The brouhaha began in 1967 with the release of the first color sets. Routine testing revealed that approximately 112,000 large-screen models were emitting dangerous radiation. Scientists reassured the public that the amount of radiation would not pose a problem if users kept a distance of “at least six feet” from the front of the screen and avoided prolonged exposure at the sides, rear, or underneath a set. Well, that’s reassuring.
Today, most scientists believe that older televisions were not frying brains as badly as they once thought. (This was before Fox News). But radiation was not the only fear surrounding televisions.
In a 1961 speech to the National Association of Broadcasters, the Federal Communications Commission chairman, Newton N. Minow, described television as a “vast wasteland” that would negatively impact human consciousness. Even author Ray Bradbury condemned the “idiot tv.”
In his 1985 book Amusing Ourselves To Death, Neil Postman mused how television could lead to disinformation. He writes, “Ignorance is always correctable. But what shall we do if we take ignorance to be knowledge?”

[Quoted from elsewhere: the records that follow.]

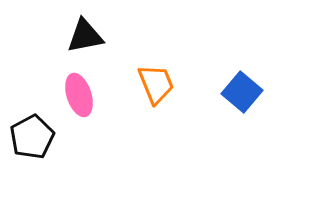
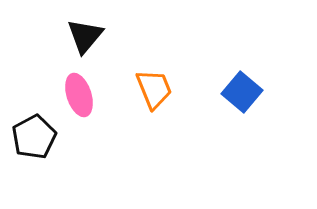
black triangle: rotated 39 degrees counterclockwise
orange trapezoid: moved 2 px left, 5 px down
black pentagon: moved 2 px right
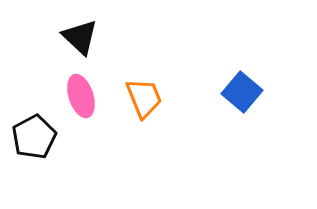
black triangle: moved 5 px left, 1 px down; rotated 27 degrees counterclockwise
orange trapezoid: moved 10 px left, 9 px down
pink ellipse: moved 2 px right, 1 px down
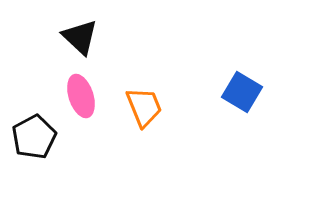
blue square: rotated 9 degrees counterclockwise
orange trapezoid: moved 9 px down
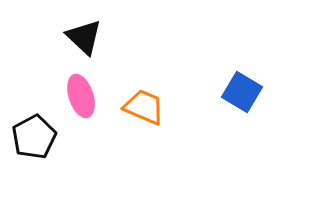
black triangle: moved 4 px right
orange trapezoid: rotated 45 degrees counterclockwise
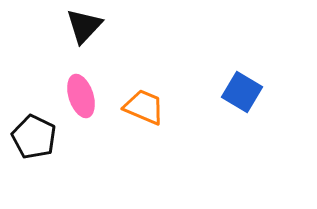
black triangle: moved 11 px up; rotated 30 degrees clockwise
black pentagon: rotated 18 degrees counterclockwise
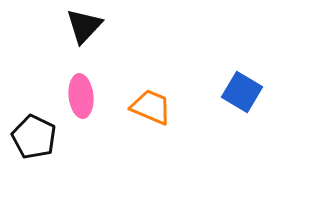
pink ellipse: rotated 12 degrees clockwise
orange trapezoid: moved 7 px right
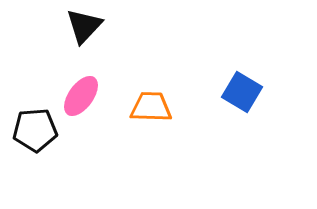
pink ellipse: rotated 42 degrees clockwise
orange trapezoid: rotated 21 degrees counterclockwise
black pentagon: moved 1 px right, 7 px up; rotated 30 degrees counterclockwise
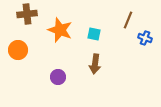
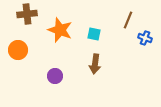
purple circle: moved 3 px left, 1 px up
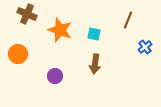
brown cross: rotated 30 degrees clockwise
blue cross: moved 9 px down; rotated 32 degrees clockwise
orange circle: moved 4 px down
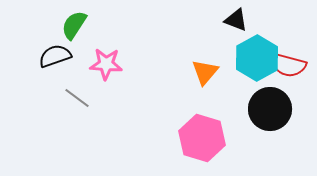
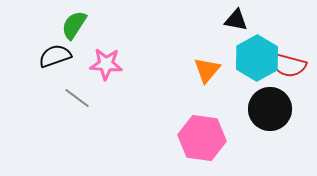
black triangle: rotated 10 degrees counterclockwise
orange triangle: moved 2 px right, 2 px up
pink hexagon: rotated 9 degrees counterclockwise
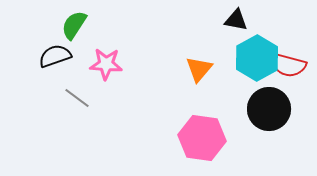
orange triangle: moved 8 px left, 1 px up
black circle: moved 1 px left
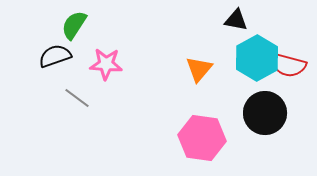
black circle: moved 4 px left, 4 px down
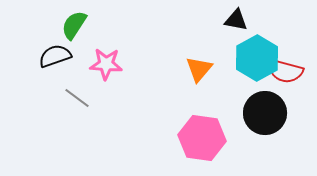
red semicircle: moved 3 px left, 6 px down
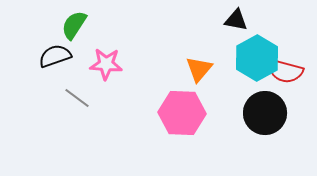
pink hexagon: moved 20 px left, 25 px up; rotated 6 degrees counterclockwise
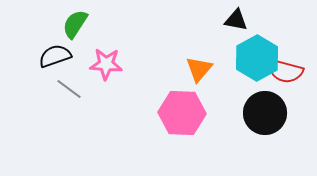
green semicircle: moved 1 px right, 1 px up
gray line: moved 8 px left, 9 px up
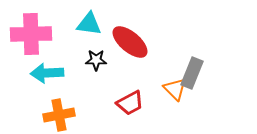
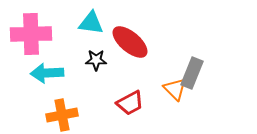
cyan triangle: moved 2 px right, 1 px up
orange cross: moved 3 px right
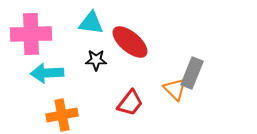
red trapezoid: rotated 24 degrees counterclockwise
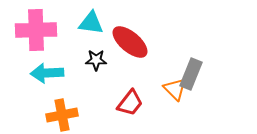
pink cross: moved 5 px right, 4 px up
gray rectangle: moved 1 px left, 1 px down
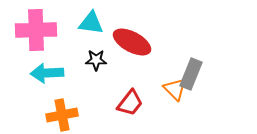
red ellipse: moved 2 px right; rotated 12 degrees counterclockwise
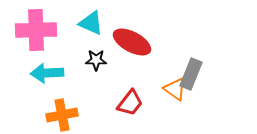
cyan triangle: rotated 16 degrees clockwise
orange triangle: rotated 10 degrees counterclockwise
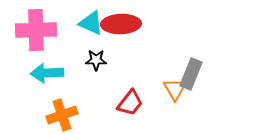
red ellipse: moved 11 px left, 18 px up; rotated 30 degrees counterclockwise
orange triangle: rotated 25 degrees clockwise
orange cross: rotated 8 degrees counterclockwise
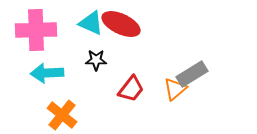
red ellipse: rotated 27 degrees clockwise
gray rectangle: moved 1 px right; rotated 36 degrees clockwise
orange triangle: rotated 20 degrees clockwise
red trapezoid: moved 1 px right, 14 px up
orange cross: rotated 32 degrees counterclockwise
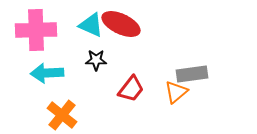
cyan triangle: moved 2 px down
gray rectangle: rotated 24 degrees clockwise
orange triangle: moved 1 px right, 3 px down
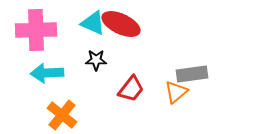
cyan triangle: moved 2 px right, 2 px up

In the Internet age, that is a question we may never stop asking.
From the first shit-exploding toilet to the shit-talk of Chatbots, technology has always been met with suspicion, skepticism, and disgust.
By now, you have probably heard the same trite arguments, but it bears repeating. Technology is not inherently good or bad. It's simply a tool. And like any tool, it can be used for progress or greed. The real fear should not be of technology itself but of the intentions of those who wield it.
*Additional sources are available on request in the comment section.